Sport en het goede leven
Sporten zet het denken in beweging. Sporten laat ideeën opborrelen. Sporten maakt creatief. Dat is de overtuiging van de Vlaamse cultuurfilosoof Marc van de Bossche. En hij heeft gelijk. Een tijd niet intensief sporten, zoals ik de laatste maanden heb ervaren, maakt geestelijk lui en mentaal lamlendig. Het is dan ook vreemd dat er onder vele ‘intellectuelen’ zo’n dedain bestaat voor sport. De oude Grieken dachten daar in elk geval heel anders over. Levenskunst draaide voor hen om het cultiveren van zowel het geestelijke als het lichamelijke: een gezonde geest in een gezond lichaam.

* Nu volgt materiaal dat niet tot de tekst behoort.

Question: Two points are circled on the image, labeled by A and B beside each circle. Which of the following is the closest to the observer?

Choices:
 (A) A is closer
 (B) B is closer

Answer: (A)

René Descartes maakte aan die opvatting een einde: ik denk dus ik ben. Het lichamelijke werd, zeker in de filosofie, buiten alle haakjes geplaatst. Een misverstand, want de geest wordt aangestuurd door het lichaam, zo maakt Van den Bossche in Sport en het goede leven telkens weer duidelijk. Zijn boek is vermakelijk leesvoer, waarin hij heel soepel een relatie legt tussen sport en de filosofie.
Het boek is een verzameling columns en andere eerder verschenen teksten van zijn hand. Dat heeft zowel een voordeel: het is zeer toegankelijk geschreven, als een nadeel: het bevat veel herhalingen van redeneringen. Al geldt hier ook de kracht van de herhaling. De overtuigingen van Van den Bossche, die jarenlang en soms obsessief aan duursport heeft gedaan, worden er bij de lezer goed ingepompt: ik voel dus ik ben. Wij zijn niet ons brein, wij zijn ons lichaam. “Onze emoties vinden hun voedingsbodem altijd in het lichaam”.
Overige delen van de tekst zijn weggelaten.